===== Records for the task =====

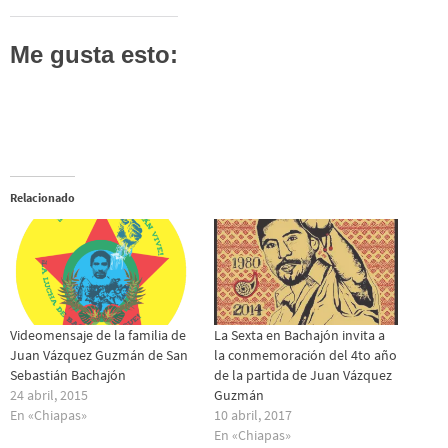
Me gusta esto:
Relacionado
Videomensaje de la familia de
La Sexta en Bachajón invita a
Juan Vázquez Guzmán de San
la conmemoración del 4to año
Sebastián Bachajón
de la partida de Juan Vázquez
24 abril, 2015
Guzmán
En «Chiapas»
10 abril, 2017
En «Chiapas»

=====

▶ Prompt:
Set down nothing but the lines from the one containing "la conmemoración del 4to año" through the end of the entries above, exactly as written, both ends counted.

▶ Solution to the problem:
la conmemoración del 4to año
Sebastián Bachajón
de la partida de Juan Vázquez
24 abril, 2015
Guzmán
En «Chiapas»
10 abril, 2017
En «Chiapas»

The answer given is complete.